Modifications post-traductionnelles.

Analyse des modifications post-traductionnelles par ECD : La dissociation par capture d’électron est une nouvelle technique de fragmentation utilisée dans la spectrométrie de masse FT-ICR. L'un des grands attraits de l'ECD repose sur sa capacité à rompre des liaisons amides dans des peptides tout en laissant généralement intactes des liaisons plus "faibles", que ce soient celles de glycosylations, phosphorylations et même certaines liaisons hydrogène intra et intermoléculaires.

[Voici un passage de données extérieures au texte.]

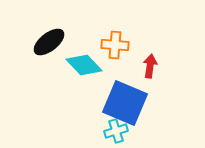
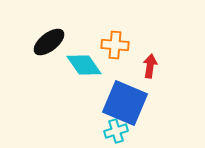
cyan diamond: rotated 9 degrees clockwise
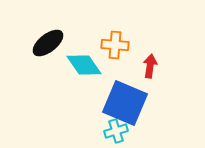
black ellipse: moved 1 px left, 1 px down
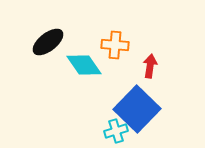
black ellipse: moved 1 px up
blue square: moved 12 px right, 6 px down; rotated 21 degrees clockwise
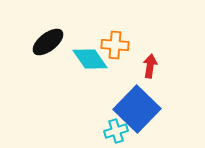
cyan diamond: moved 6 px right, 6 px up
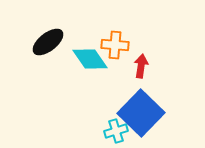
red arrow: moved 9 px left
blue square: moved 4 px right, 4 px down
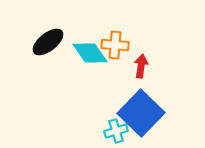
cyan diamond: moved 6 px up
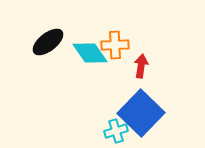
orange cross: rotated 8 degrees counterclockwise
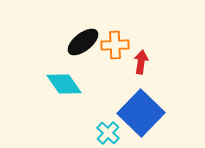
black ellipse: moved 35 px right
cyan diamond: moved 26 px left, 31 px down
red arrow: moved 4 px up
cyan cross: moved 8 px left, 2 px down; rotated 30 degrees counterclockwise
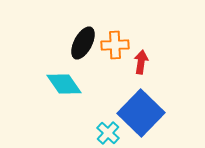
black ellipse: moved 1 px down; rotated 24 degrees counterclockwise
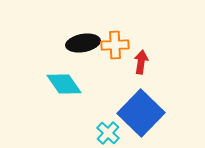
black ellipse: rotated 52 degrees clockwise
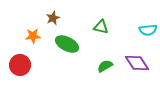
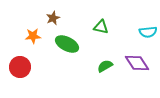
cyan semicircle: moved 2 px down
red circle: moved 2 px down
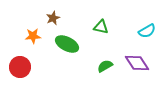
cyan semicircle: moved 1 px left, 1 px up; rotated 24 degrees counterclockwise
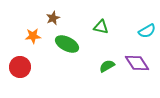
green semicircle: moved 2 px right
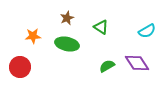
brown star: moved 14 px right
green triangle: rotated 21 degrees clockwise
green ellipse: rotated 15 degrees counterclockwise
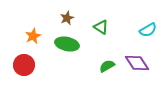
cyan semicircle: moved 1 px right, 1 px up
orange star: rotated 21 degrees counterclockwise
red circle: moved 4 px right, 2 px up
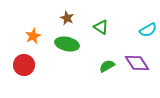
brown star: rotated 24 degrees counterclockwise
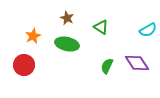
green semicircle: rotated 35 degrees counterclockwise
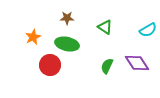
brown star: rotated 24 degrees counterclockwise
green triangle: moved 4 px right
orange star: moved 1 px down
red circle: moved 26 px right
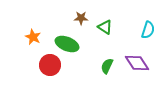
brown star: moved 14 px right
cyan semicircle: rotated 42 degrees counterclockwise
orange star: rotated 21 degrees counterclockwise
green ellipse: rotated 10 degrees clockwise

Les polypeptides doivent être initialement au moins doublement chargés positivement pour pouvoir être détectés en spectrométrie de masse. En effet, la capture électronique provoque la perte d’une charge positive et l’obtention d’un ion radicalaire. Ces polypeptides capturent un électron ce qui est suivi d’une neutralisation de charge provocant un clivage rapide des radicaux. Cette fragmentation va se faire sur la liaison N–Cα, donnant préférentiellement des fragments c’ en N-terminal (le simbole ‘ indique le transfert de H˙ avant la fragmentation) et des fragments z˙ en C-terminal (Fig. 1). Dans tous les cas, les fragments obtenus par ECD semblent retenir plus de groupes labiles (modifications post-traductionnelles) que la CID MS/MS.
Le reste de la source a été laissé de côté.